Diff is reverse engineering a many to one function - many possible insert/delete sequences applied to string X map to the same string Y.

What would it look like to store files natively as insert/delete sequences instead? So instead of filesystems and diffs on top, we could have DIFFsystems and files on top. Kind of like a WAL. Files would be checkpoints in the WAL for efficiency, and diffs would be 100% accurate between two checkpoints. Probably takes a hell of a lot more space & CPU though..

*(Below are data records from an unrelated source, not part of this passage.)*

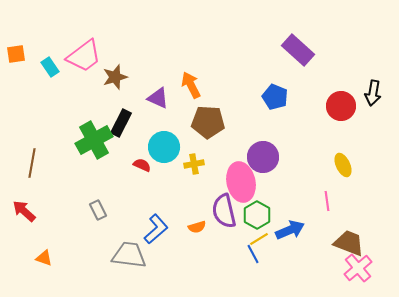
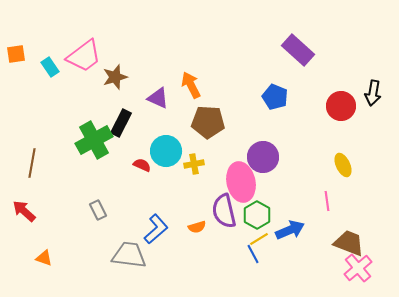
cyan circle: moved 2 px right, 4 px down
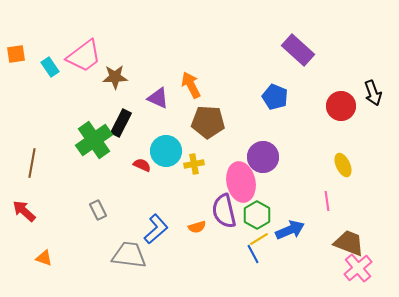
brown star: rotated 15 degrees clockwise
black arrow: rotated 30 degrees counterclockwise
green cross: rotated 6 degrees counterclockwise
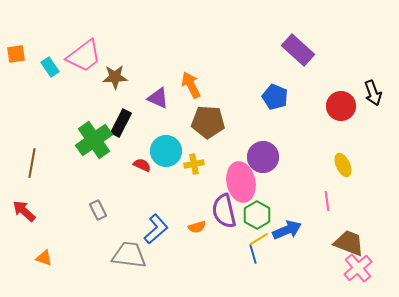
blue arrow: moved 3 px left
blue line: rotated 12 degrees clockwise
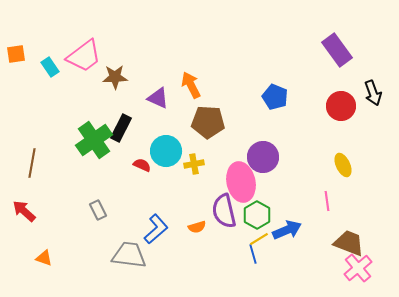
purple rectangle: moved 39 px right; rotated 12 degrees clockwise
black rectangle: moved 5 px down
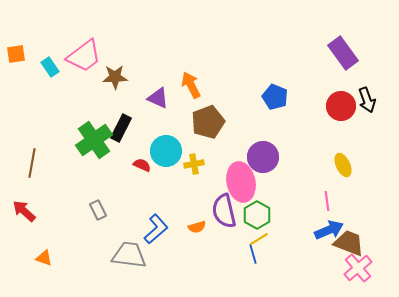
purple rectangle: moved 6 px right, 3 px down
black arrow: moved 6 px left, 7 px down
brown pentagon: rotated 24 degrees counterclockwise
blue arrow: moved 42 px right
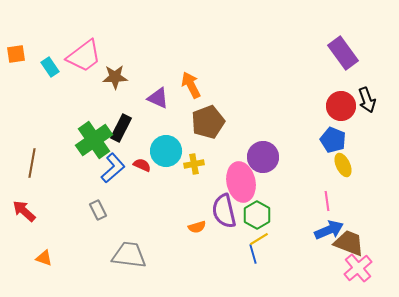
blue pentagon: moved 58 px right, 43 px down
blue L-shape: moved 43 px left, 61 px up
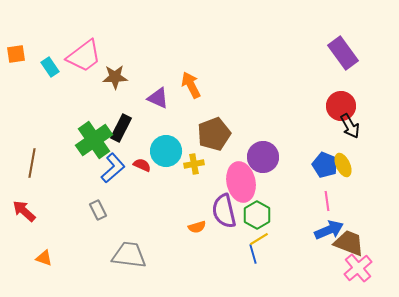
black arrow: moved 17 px left, 26 px down; rotated 10 degrees counterclockwise
brown pentagon: moved 6 px right, 12 px down
blue pentagon: moved 8 px left, 25 px down
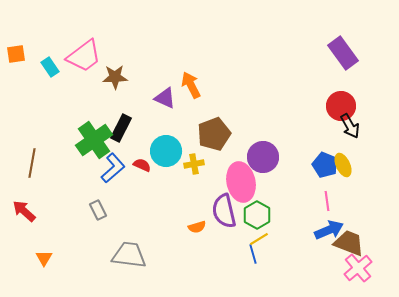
purple triangle: moved 7 px right
orange triangle: rotated 42 degrees clockwise
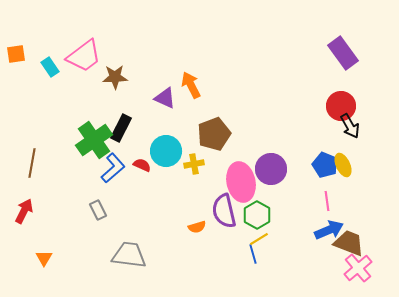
purple circle: moved 8 px right, 12 px down
red arrow: rotated 75 degrees clockwise
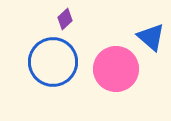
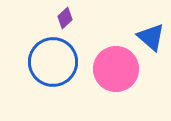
purple diamond: moved 1 px up
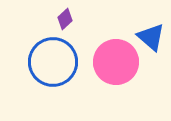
purple diamond: moved 1 px down
pink circle: moved 7 px up
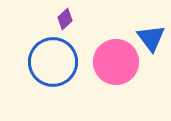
blue triangle: moved 1 px down; rotated 12 degrees clockwise
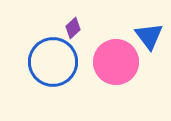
purple diamond: moved 8 px right, 9 px down
blue triangle: moved 2 px left, 2 px up
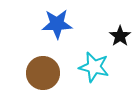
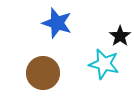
blue star: moved 1 px up; rotated 20 degrees clockwise
cyan star: moved 10 px right, 3 px up
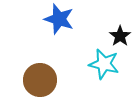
blue star: moved 2 px right, 4 px up
brown circle: moved 3 px left, 7 px down
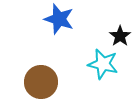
cyan star: moved 1 px left
brown circle: moved 1 px right, 2 px down
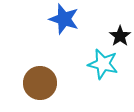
blue star: moved 5 px right
brown circle: moved 1 px left, 1 px down
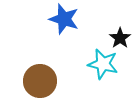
black star: moved 2 px down
brown circle: moved 2 px up
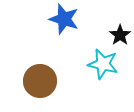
black star: moved 3 px up
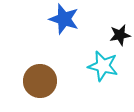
black star: rotated 25 degrees clockwise
cyan star: moved 2 px down
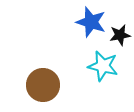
blue star: moved 27 px right, 3 px down
brown circle: moved 3 px right, 4 px down
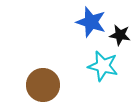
black star: rotated 20 degrees clockwise
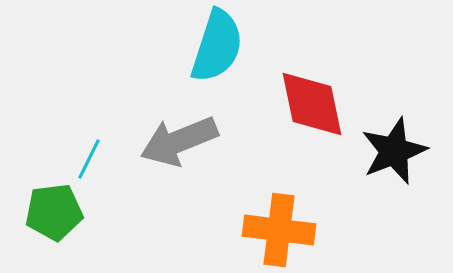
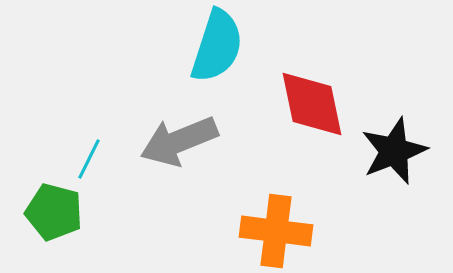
green pentagon: rotated 22 degrees clockwise
orange cross: moved 3 px left, 1 px down
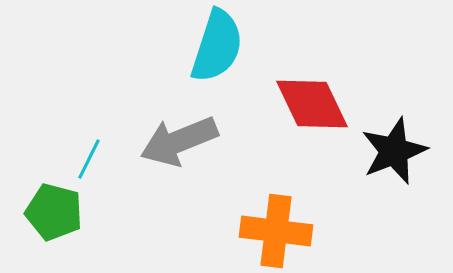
red diamond: rotated 14 degrees counterclockwise
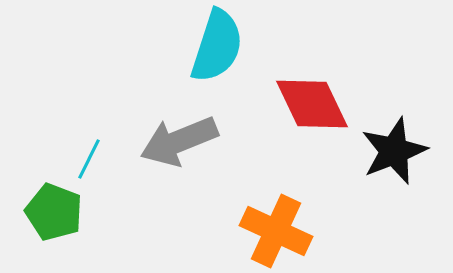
green pentagon: rotated 6 degrees clockwise
orange cross: rotated 18 degrees clockwise
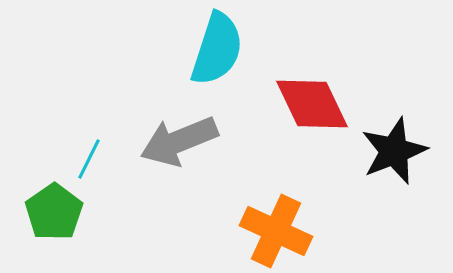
cyan semicircle: moved 3 px down
green pentagon: rotated 16 degrees clockwise
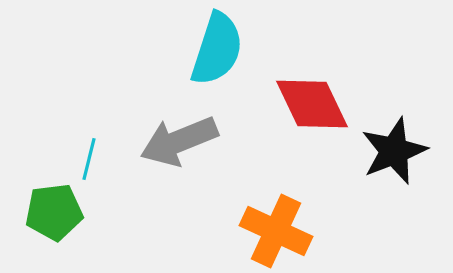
cyan line: rotated 12 degrees counterclockwise
green pentagon: rotated 28 degrees clockwise
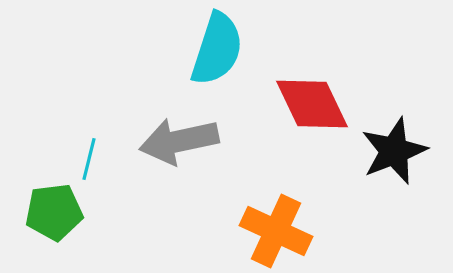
gray arrow: rotated 10 degrees clockwise
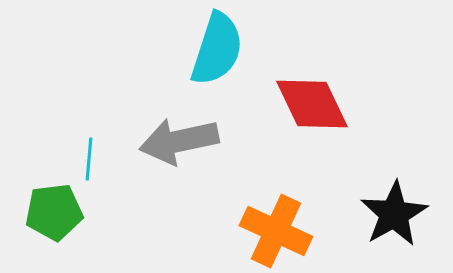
black star: moved 63 px down; rotated 8 degrees counterclockwise
cyan line: rotated 9 degrees counterclockwise
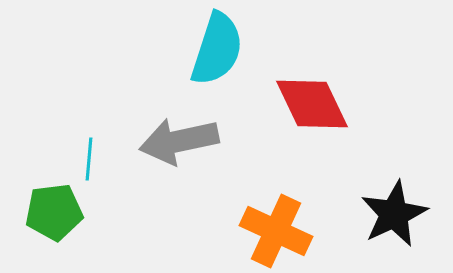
black star: rotated 4 degrees clockwise
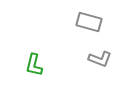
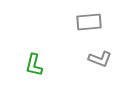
gray rectangle: rotated 20 degrees counterclockwise
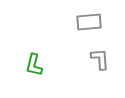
gray L-shape: rotated 115 degrees counterclockwise
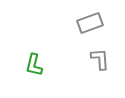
gray rectangle: moved 1 px right, 1 px down; rotated 15 degrees counterclockwise
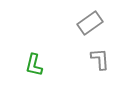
gray rectangle: rotated 15 degrees counterclockwise
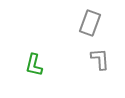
gray rectangle: rotated 35 degrees counterclockwise
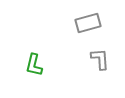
gray rectangle: moved 2 px left; rotated 55 degrees clockwise
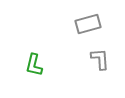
gray rectangle: moved 1 px down
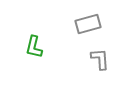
green L-shape: moved 18 px up
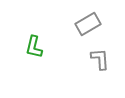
gray rectangle: rotated 15 degrees counterclockwise
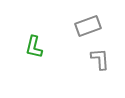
gray rectangle: moved 2 px down; rotated 10 degrees clockwise
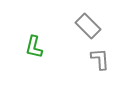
gray rectangle: rotated 65 degrees clockwise
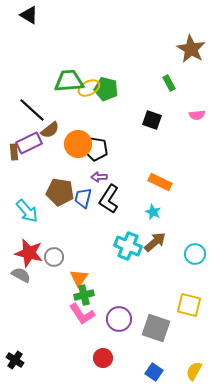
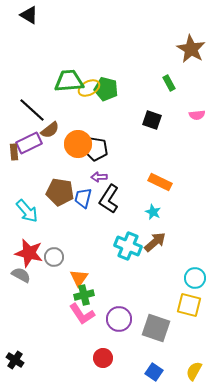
cyan circle: moved 24 px down
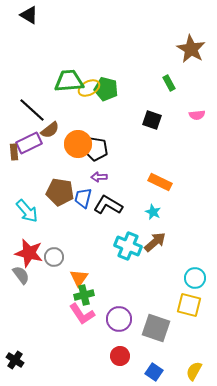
black L-shape: moved 1 px left, 6 px down; rotated 88 degrees clockwise
gray semicircle: rotated 24 degrees clockwise
red circle: moved 17 px right, 2 px up
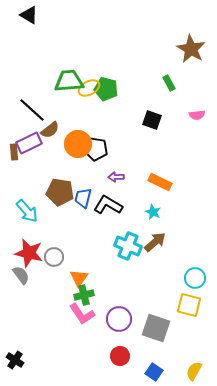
purple arrow: moved 17 px right
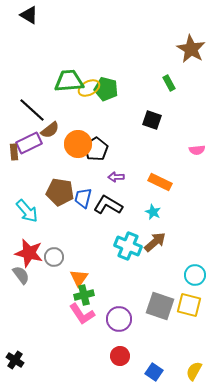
pink semicircle: moved 35 px down
black pentagon: rotated 30 degrees clockwise
cyan circle: moved 3 px up
gray square: moved 4 px right, 22 px up
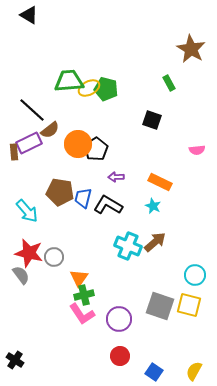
cyan star: moved 6 px up
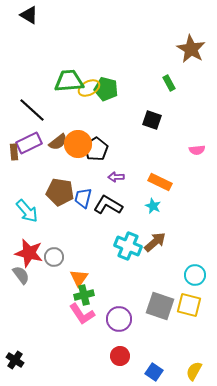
brown semicircle: moved 8 px right, 12 px down
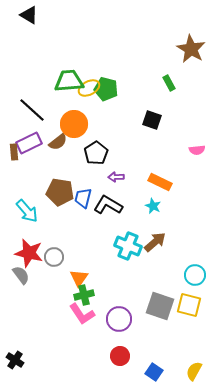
orange circle: moved 4 px left, 20 px up
black pentagon: moved 4 px down
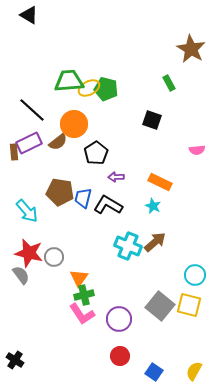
gray square: rotated 20 degrees clockwise
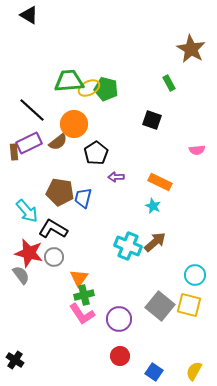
black L-shape: moved 55 px left, 24 px down
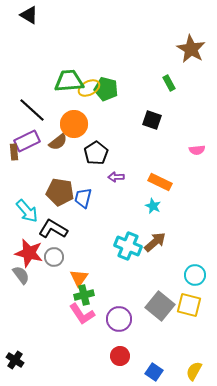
purple rectangle: moved 2 px left, 2 px up
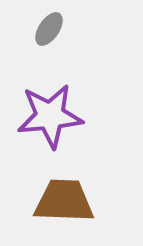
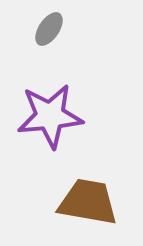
brown trapezoid: moved 24 px right, 1 px down; rotated 8 degrees clockwise
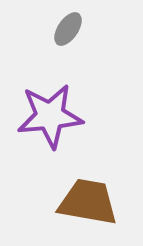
gray ellipse: moved 19 px right
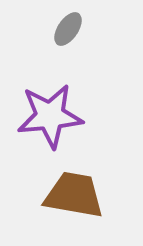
brown trapezoid: moved 14 px left, 7 px up
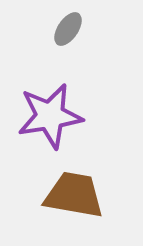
purple star: rotated 4 degrees counterclockwise
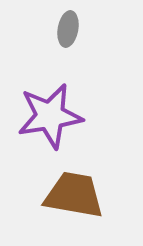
gray ellipse: rotated 24 degrees counterclockwise
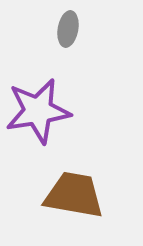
purple star: moved 12 px left, 5 px up
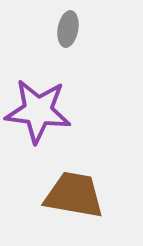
purple star: rotated 16 degrees clockwise
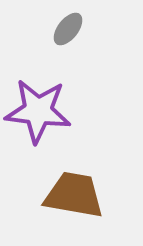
gray ellipse: rotated 28 degrees clockwise
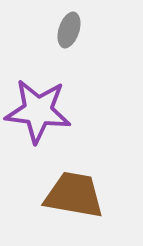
gray ellipse: moved 1 px right, 1 px down; rotated 20 degrees counterclockwise
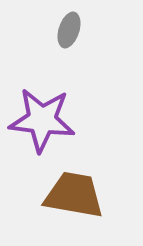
purple star: moved 4 px right, 9 px down
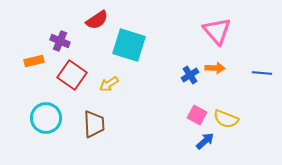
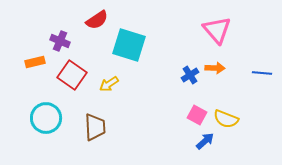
pink triangle: moved 1 px up
orange rectangle: moved 1 px right, 1 px down
brown trapezoid: moved 1 px right, 3 px down
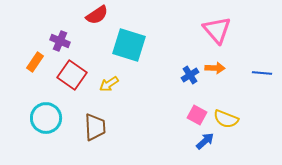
red semicircle: moved 5 px up
orange rectangle: rotated 42 degrees counterclockwise
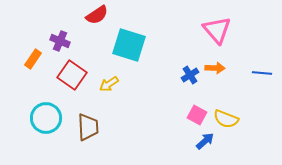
orange rectangle: moved 2 px left, 3 px up
brown trapezoid: moved 7 px left
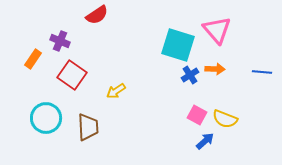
cyan square: moved 49 px right
orange arrow: moved 1 px down
blue line: moved 1 px up
yellow arrow: moved 7 px right, 7 px down
yellow semicircle: moved 1 px left
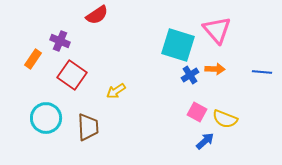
pink square: moved 3 px up
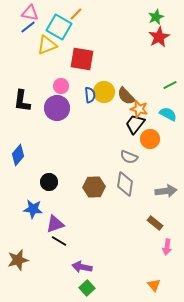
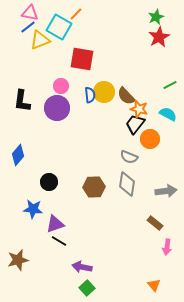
yellow triangle: moved 7 px left, 5 px up
gray diamond: moved 2 px right
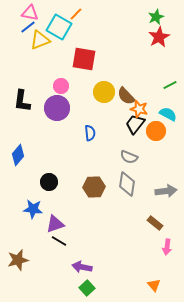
red square: moved 2 px right
blue semicircle: moved 38 px down
orange circle: moved 6 px right, 8 px up
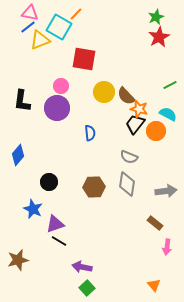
blue star: rotated 18 degrees clockwise
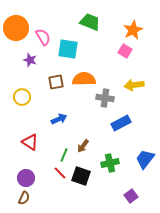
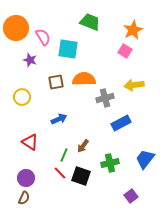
gray cross: rotated 24 degrees counterclockwise
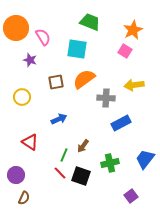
cyan square: moved 9 px right
orange semicircle: rotated 35 degrees counterclockwise
gray cross: moved 1 px right; rotated 18 degrees clockwise
purple circle: moved 10 px left, 3 px up
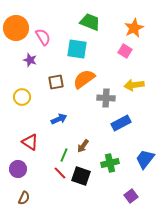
orange star: moved 1 px right, 2 px up
purple circle: moved 2 px right, 6 px up
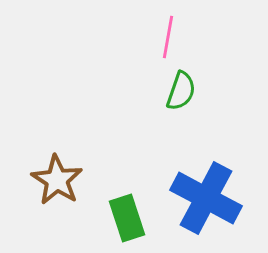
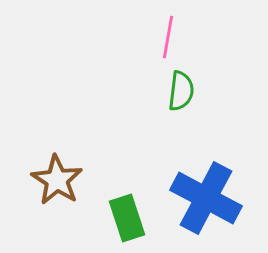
green semicircle: rotated 12 degrees counterclockwise
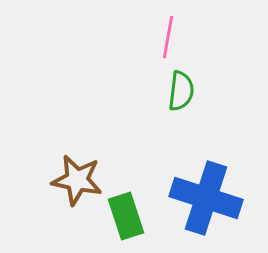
brown star: moved 20 px right; rotated 21 degrees counterclockwise
blue cross: rotated 10 degrees counterclockwise
green rectangle: moved 1 px left, 2 px up
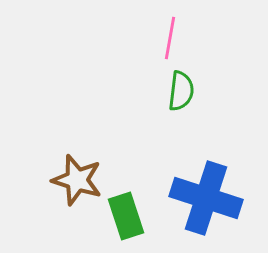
pink line: moved 2 px right, 1 px down
brown star: rotated 6 degrees clockwise
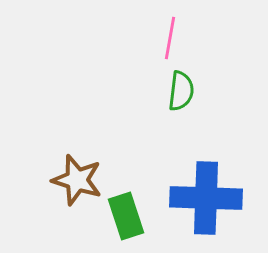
blue cross: rotated 16 degrees counterclockwise
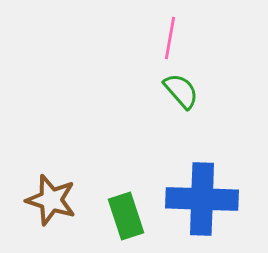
green semicircle: rotated 48 degrees counterclockwise
brown star: moved 26 px left, 20 px down
blue cross: moved 4 px left, 1 px down
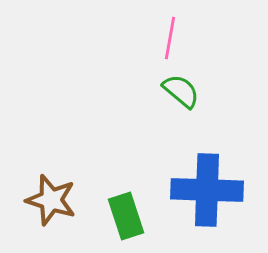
green semicircle: rotated 9 degrees counterclockwise
blue cross: moved 5 px right, 9 px up
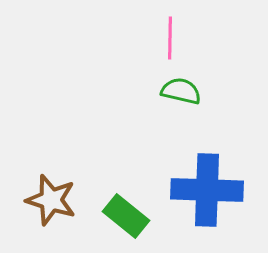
pink line: rotated 9 degrees counterclockwise
green semicircle: rotated 27 degrees counterclockwise
green rectangle: rotated 33 degrees counterclockwise
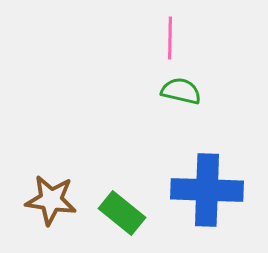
brown star: rotated 9 degrees counterclockwise
green rectangle: moved 4 px left, 3 px up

This reminds me of codeq, a clojure+datomic project that intended to move source control from lines of text to functions and expressions. From their introduction [0]:

  Backstory

  Programmer Sally: "So, what are you going to do today Bob?"
  Programmer Bob: "I'm not happy with the file baz.clj residing in my/ns. So I'm going to go to line 96 and change 2 to 42. I've been thinking about deleting line 124. If I have time, I'm also going to insert some text I've been working on at line 64."
  Programmer Sally: (what's wrong with Bob?)

  Short Story

  codeq ( 'co-deck') is a little application that imports your Git repositories into a Datomic database, then performs language-aware analysis on them, extending the Git model down from the file to the code quantum (codeq) level, and up across repos. By doing so, codeq allows you to:
  - Track change at the program unit level (e.g. function and method definitions)
  - Query your programs and libraries declaratively, with the same cognitive units and names you use while programming
  - Query across repos
I never got to use it, though, and it seems that there have been no more updates in the repo [1] since 6 years ago.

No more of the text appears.